Dans le langage des vélivoles – les adeptes du vol à voile –, il y a les « pompes », les courants thermiques qui permettent aux planeurs de prendre de l’altitude, et les « dégueulantes », qui font redescendre. Un œil sur le variomètre, l’autre sur le petit peuple de l’éther, le vélivole averti repère aussi les « pompes de service », les parkings, les carrières, au-dessus desquels l’air se réchauffe naturellement.

Le rêve exaucé de l’homme hissé parmi les oiseaux se transmet souvent dans les familles de vélivoles, généralement à l’adolescence : « Je suis la troisième génération », confie Stève Bossard, 38 ans, professeur à l’ISAT. « Cela fait vingt ans que je vole. Et la quatrième génération arrive. » L’addition des atavismes familiaux a sans doute évité au CVVN de disparaître. Le seul club nivernais, créé dans les années 1980, a connu une brève période de sommeil, après avoir été éjecté de l’aéroport de Nevers, en 2015, pour des querelles de personnes.

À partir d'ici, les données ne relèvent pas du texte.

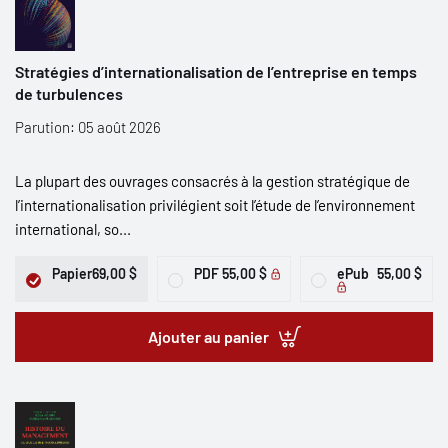
Stratégies d’internationalisation de l’entreprise en temps
de turbulences
Parution: 05 août 2026
La plupart des ouvrages consacrés à la gestion stratégique de
l’internationalisation privilégient soit l’étude de l’environnement
international, so...
Papier
69,00 $
PDF
55,00 $
ePub
55,00 $
Ajouter au panier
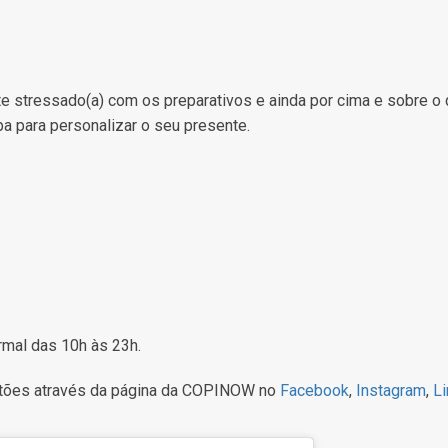
e stressado(a) com os preparativos e ainda por cima e sobre o
a para personalizar o seu presente.
rmal das 10h às 23h.
tões através da página da COPINOW no
Facebook
,
Instagram
,
Li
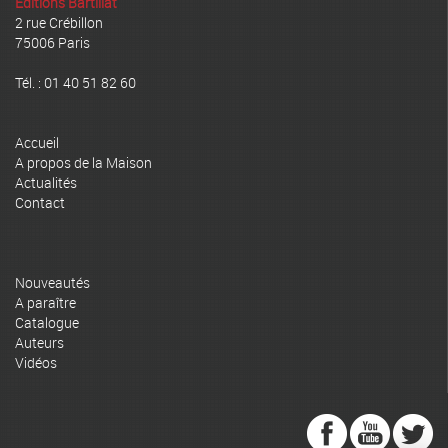
Editions Bartillat
2 rue Crébillon
75006 Paris
Tél. : 01 40 51 82 60
Accueil
A propos de la Maison
Actualités
Contact
Nouveautés
A paraître
Catalogue
Auteurs
Vidéos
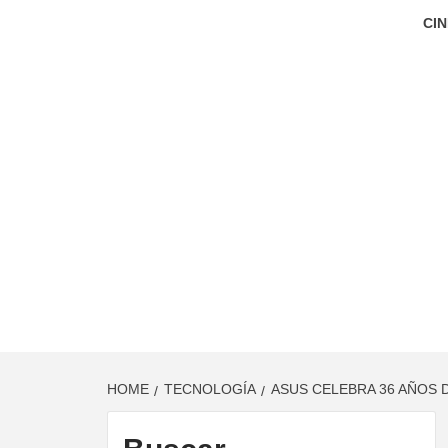
CIN
HOME
TECNOLOGÍA
ASUS CELEBRA 36 AÑOS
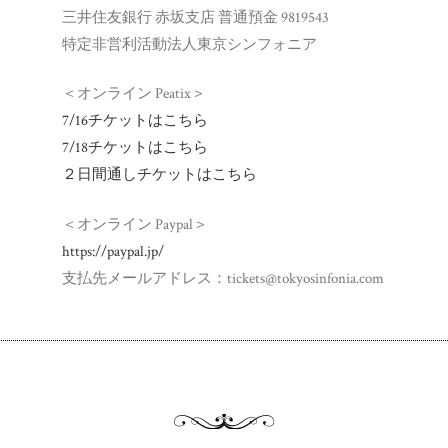
三井住友銀行 赤坂支店 普通預金 9819543
特定非営利活動法人東京シンフォニア
＜オンライン Peatix＞
7/16チケットはこちら
7/18チケットはこちら
２日間通しチケットはこちら
＜オンライン Paypal＞
https://paypal.jp/
支払先メールアドレス：tickets@tokyosinfonia.com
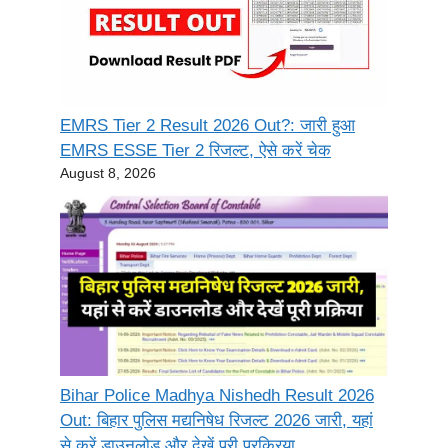
EMRS Tier 2 Result 2026 Out?: जारी हुआ
EMRS ESSE Tier 2 रिजल्ट, ऐसे करें चेक
August 8, 2026
Bihar Police Madhya Nishedh Result 2026
Out: बिहार पुलिस मद्यनिषेध रिजल्ट 2026 जारी, यहां
से करें डाउनलोड और देखें पूरी प्रक्रिया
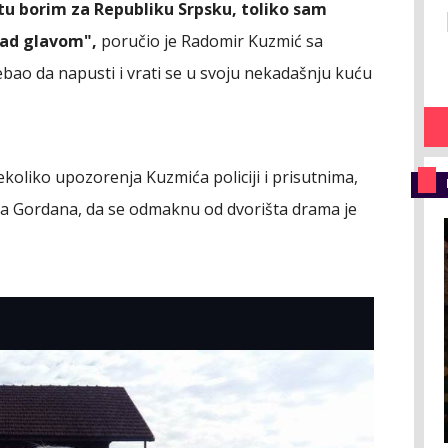
atu borim za Republiku Srpsku, toliko sam
nad glavom",
poručio je Radomir Kuzmić sa
bao da napusti i vrati se u svoju nekadašnju kuću
koliko upozorenja Kuzmića policiji i prisutnima,
ga Gordana, da se odmaknu od dvorišta drama je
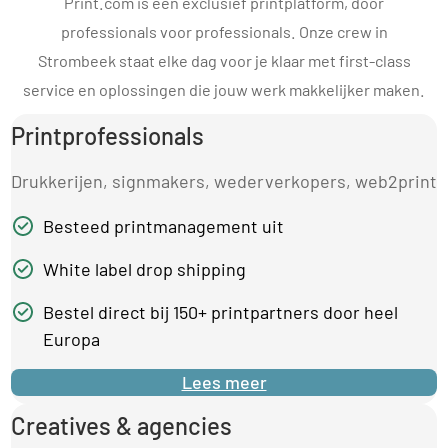
Print.com is een exclusief printplatform, door
professionals voor professionals. Onze crew in
Strombeek staat elke dag voor je klaar met first-class
service en oplossingen die jouw werk makkelijker maken.
Printprofessionals
Drukkerijen, signmakers, wederverkopers, web2print
Besteed printmanagement uit
White label drop shipping
Bestel direct bij 150+ printpartners door heel
Europa
Lees meer
Creatives & agencies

Le redécollage se fait en douceur : « En 2017, nous avons eu quinze jours de vol. Cette année, nous sommes passés à six semaines », explique le président, qui a pu compter sur le comité régional pour se relancer. « Seul un planeur nous appartient. Le comité nous prête un avion remorqueur et un biplace, et le club Dijon Planeurs nous a aussi prêté un appareil. Notre but est d’acheter un remorqueur et un autre monoplace. »

Le CVVN s’attache aussi à regonfler ses effectifs : « Nous avons une dizaine d’inscrits à l’année. Nous voulons passer à vingt membres, et essayer de féminiser le club. » Pour y parvenir, il propose des vols de découverte, des stages d’initiation de trois jours et des stages de découverte de pilotage sur six jours. Pour les stages, des réductions sont accordées aux moins de 25 ans, aux femmes et aux titulaires du brevet d’initiation aéronautique (BIA). La dernière « fenêtre » de vol à voile est programmée du 22 juillet au 15 août.